Hace dos décadas Francia nos daba una lección de humildad eliminándonos en octavos de final del Mundial de Alemania en 2006. No mucho después, una derrota 3-2 en Irlanda del Norte, al inicio de la fase de clasificación a la Eurocopa, supuso un terremoto en el fútbol español que conllevó la salida del equipo nacional de varios jugadores. El 'Sabio de Hortaleza' lidió con la presión de la prensa y de buena parte de la hinchada, pero con perdón, ese hombre tenía muchos huevos. Eso, además de una idea que ha significado la refundación del fútbol español en torno al pase, el esférico y los futbolistas de buen pie, un sello que nos identifica también en el femenino, como cuenta mi compañero Carlos en su texto de agradecimiento.

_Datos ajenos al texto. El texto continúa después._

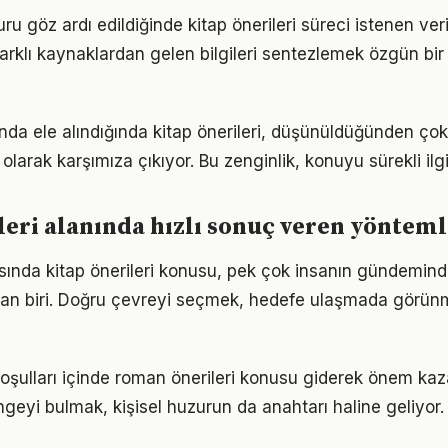
suru göz ardı edildiğinde kitap önerileri süreci istenen ver
arklı kaynaklardan gelen bilgileri sentezlemek özgün bir 
unda ele alındığında kitap önerileri, düşünüldüğünden ço
olarak karşımıza çıkıyor. Bu zenginlik, konuyu sürekli ilgi 
leri alanında hızlı sonuç veren yöntem
nda kitap önerileri konusu, pek çok insanın gündemind
dan biri. Doğru çevreyi seçmek, hedefe ulaşmada görün
ulları içinde roman önerileri konusu giderek önem kazan
geyi bulmak, kişisel huzurun da anahtarı haline geliyor.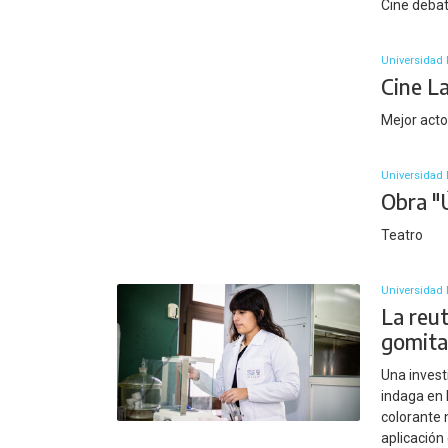
Cine deba
Universidad 
Cine L
Mejor actor
Universidad N
Obra "
Teatro
Universidad 
La reut
gomita
Una invest
indaga en l
colorante 
aplicación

Desde entonces se han replicado los éxitos de las categorías inferiores en la selección absoluta. Si bien los y las más jóvenes no se han cansado de ganar, en los mayores esto es algo mucho más difícil de replicar. Con todo, España nunca abandonó su esencia pese a los malos años posteriores a la primera época dorada. Faltó quizá alguna alternativa, algún jugador más especial, un poco más de fortuna, o quizá nos faltó la inteligencia y el poso para superar a nuestro rivales, que por supuesto tenían el mérito incuestionable de derrotarnos. Ya en la Euro 2020 (disputada un año después por la pandemia de la COVID19), comenzaron los brotes verdes. En el Mundial 2022 tuvimos un muy buen inicio, yendo de más a menos, hasta despedirnos ante Marruecos presos de nuestra propia impotencia. También, por cabezonería de Luis Enrique, al que apreciamos y respetamos, pero que seguro que ha reflexionado acerca de aquello. Suyo es también parte del éxito actual.

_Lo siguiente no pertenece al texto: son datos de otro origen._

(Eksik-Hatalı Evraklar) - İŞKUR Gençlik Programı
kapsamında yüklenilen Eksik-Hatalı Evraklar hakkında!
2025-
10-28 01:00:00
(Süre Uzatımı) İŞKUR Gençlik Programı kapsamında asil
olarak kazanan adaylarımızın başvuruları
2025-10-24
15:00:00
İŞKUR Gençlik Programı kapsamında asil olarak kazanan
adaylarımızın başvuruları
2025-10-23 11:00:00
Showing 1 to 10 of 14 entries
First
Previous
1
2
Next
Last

La llegada de Luis de la Fuente, un desconocido técnico de la Federación, hizo que todos nos mostrásemos recelosos de inicio. ¿Quién era ese hombre sin apenas experiencia? ¿Otro experimento como el de Iñaki Sáez? Nada más aterrizar ganó la Nations League, un título menor que nos quitaba el mal sabor de boca de toda una década de decepciones. Al año siguiente los más optimistas veíamos a España alcanzando los cuartos de final de la Eurocopa, quizá semifinales. Nada de eso. Se ganó el torneo venciendo todos los encuentros, incluyendo los triunfos ante Alemania, Italia, Francia e Inglaterra, todos los campeones del mundo europeos. Y aunque el 2025 caímos en la final de una nueva Nations League ante una gran Portugal, la hoja de ruta permaneció inalterable. Continuó una racha que se extiende ya a 38 encuentros seguidos sin perder (la última vez fue un amistoso en marzo de 2024 ante Colombia), culminada por ahora con un segundo Mundial, en esta ocasión ante una Argentina que defendía con Leo Messi la corona obtenida en Qatar 2022 (resumen extenso aquí).

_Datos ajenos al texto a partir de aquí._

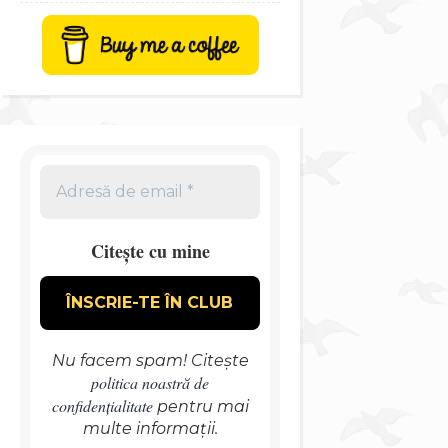
Citește cu mine
Nu facem spam! Citește
politica noastră de
confidențialitate
pentru mai
multe informații.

Sinceramente muy poco más puede pedir el hincha de una selección, más allá de las preferencias en el juego o determinados futbolistas de cada aficionado. El dominio, las victorias, los días inolvidables ante otros gigantes del fútbol mundial, el modo de hacerlo, una racha inacabable, estrellas en ciernes... todo ello se acabará algún día, como finalizó el ciclo de los Iniesta, Casillas, Villa, Ramos, Fernando Torres, etcétera. Los que nos enseñaron a ganar y a disfrutar. Hagamos esto último mientras sea posible.